Yes, because you have quite some allocated but unused space. If btrfs
cannot just allocate more chunks, it starts trying a bit harder to reuse
all the empty spots in the already existing chunks.

> Besides adding another device to add space, is there a way around this
> and more generally not getting into that state anymore considering that
> I already rebalance every night?

Add monitoring and alerting on the amount of unallocated space.

FWIW, this is what I use for that purpose:

https://packages.debian.org/sid/munin-plugins-btrfs
https://packages.debian.org/sid/monitoring-plugins-btrfs

And, of course the btrfs-heatmap program keeps being a fun tool to
create visual timelapses of your filesystem, so you can learn how your
usage pattern is resulting in allocation of space by btrfs, and so that
you can visually see what the effect of your btrfs balance attempts is:

https://github.com/knorrie/btrfs-heatmap/
https://packages.debian.org/sid/btrfs-heatmap
https://apps.fedoraproject.org/packages/btrfs-heatmap
https://aur.archlinux.org/packages/python-btrfs-heatmap/

-- 
Hans van Kranenburg

^ permalink raw reply	[flat|nested] 13+ messages in thread

* Re: balancing every night broke balancing so now I can't balance anymore?
  2017-05-14 19:13 ` Hans van Kranenburg
@ 2017-05-14 20:15   ` Marc MERLIN
  2017-05-14 20:57     ` Lionel Bouton
                       ` (2 more replies)
  0 siblings, 3 replies; 13+ messages in thread
From: Marc MERLIN @ 2017-05-14 20:15 UTC (permalink / raw)
  To: Hans van Kranenburg; +Cc: linux-btrfs

On Sun, May 14, 2017 at 09:13:35PM +0200, Hans van Kranenburg wrote:
> On 05/13/2017 10:54 PM, Marc MERLIN wrote:
> > Kernel 4.11, btrfs-progs v4.7.3
> > 
> > I run scrub and balance every night, been doing this for 1.5 years on this
> > filesystem.
> 
> What are the exact commands you run every day?
 
http://marc.merlins.org/perso/btrfs/post_2014-03-19_Btrfs-Tips_-Btrfs-Scrub-and-Btrfs-Filesystem-Repair.html
(at the bottom)
every night:
1) scrub
2) balance -musage=0
3) balance -musage=20
4) balance -dusage=0
5) balance -dusage=20

> > How did I get into such a misbalanced state when I balance every night?
> 
> I don't know, since I don't know what you do exactly. :)
 
Now you do :)

> > My filesystem is not full, I can write just fine, but I sure cannot
> > rebalance now.
> 
> Yes, because you have quite some allocated but unused space. If btrfs
> cannot just allocate more chunks, it starts trying a bit harder to reuse
> all the empty spots in the already existing chunks.
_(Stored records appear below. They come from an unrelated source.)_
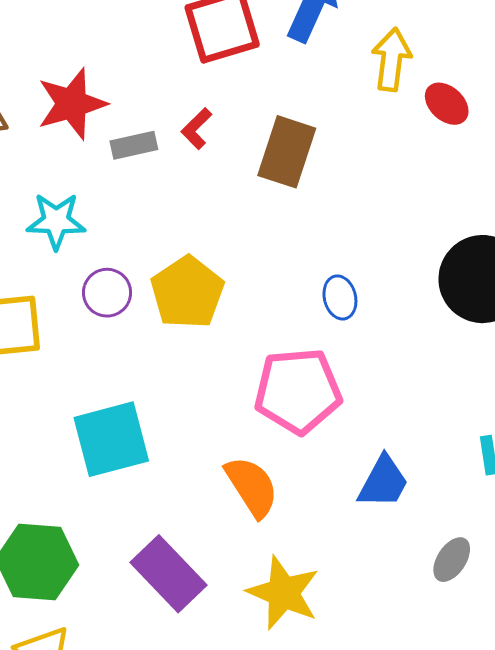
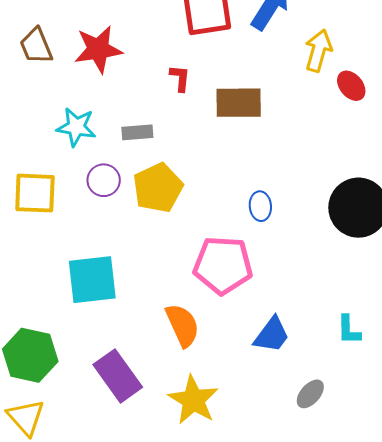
red L-shape: (197, 129) -> (180, 78), turned 132
gray rectangle: (134, 145) -> (137, 132), moved
brown rectangle: (287, 152) -> (239, 103), turned 63

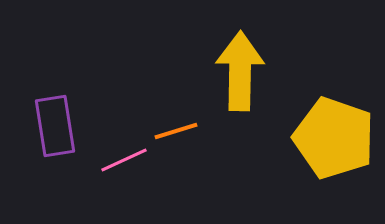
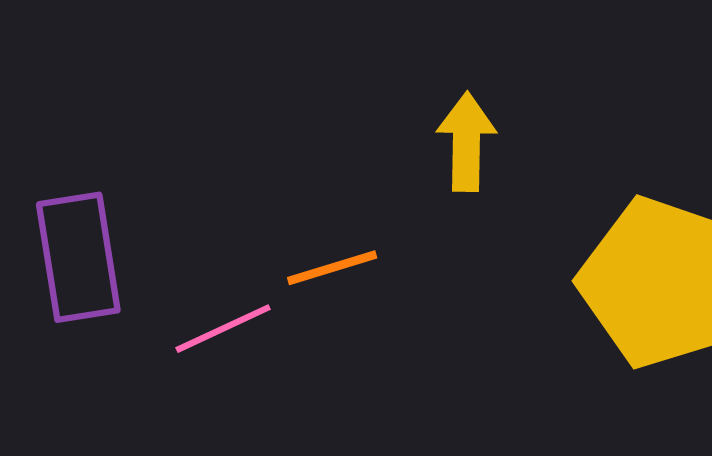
yellow arrow: (240, 71) -> (466, 142), size x0.6

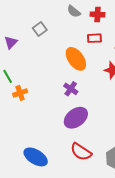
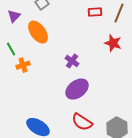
orange ellipse: (76, 59) -> (38, 32), moved

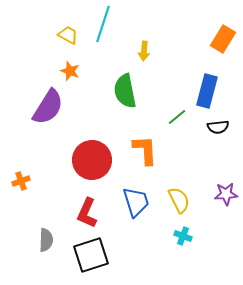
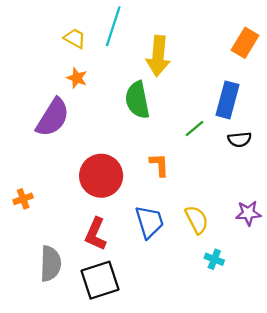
yellow arrow: (144, 51) -> (158, 56), size x1.8
orange L-shape: (145, 150) -> (159, 165), size x0.7
cyan cross: (183, 236) -> (214, 259), moved
gray semicircle: (46, 240) -> (51, 264), size x1.4

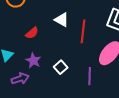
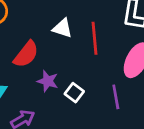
red semicircle: (32, 33) -> (26, 54), size x1.5
purple star: (33, 61) -> (48, 81), moved

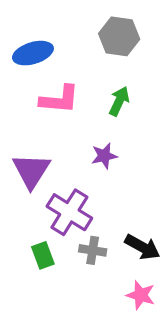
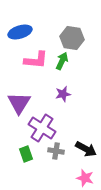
gray hexagon: (119, 36) -> (72, 38), moved
green arrow: (119, 101) -> (62, 61), moved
Ok. shouldn't balance fix problems just like this?
I have 60GB-ish free, or in this case that's also >25%, that's a lot

Speaking of unallocated, I have more now:
    Device unallocated:		 993.00MiB

This kind of just magically fixed itself during snapshot rotation and
deletion I think.
Sure enough, balance works again, but this feels pretty fragile.
Looking again:
    Device size:		 228.67GiB
    Device allocated:		 227.70GiB
    Device unallocated:		 993.00MiB
    Free (estimated):		  58.53GiB	(min: 58.53GiB)

You're saying that I need unallocated space for new chunks to be
created, which is required by balance.
Should btrfs not take care of keeping some space for me?
Shoudln't a nigthly balance, which I'm already doing, help even more
with this?

> > Besides adding another device to add space, is there a way around this
> > and more generally not getting into that state anymore considering that
> > I already rebalance every night?
> 
> Add monitoring and alerting on the amount of unallocated space.
> 
> FWIW, this is what I use for that purpose:
> 
> https://packages.debian.org/sid/munin-plugins-btrfs
> https://packages.debian.org/sid/monitoring-plugins-btrfs
> 
> And, of course the btrfs-heatmap program keeps being a fun tool to
> create visual timelapses of your filesystem, so you can learn how your
> usage pattern is resulting in allocation of space by btrfs, and so that
> you can visually see what the effect of your btrfs balance attempts is:

That's interesting, but ultimately, users shoudln't have to micromanage
their filesystem to that level, even btrfs.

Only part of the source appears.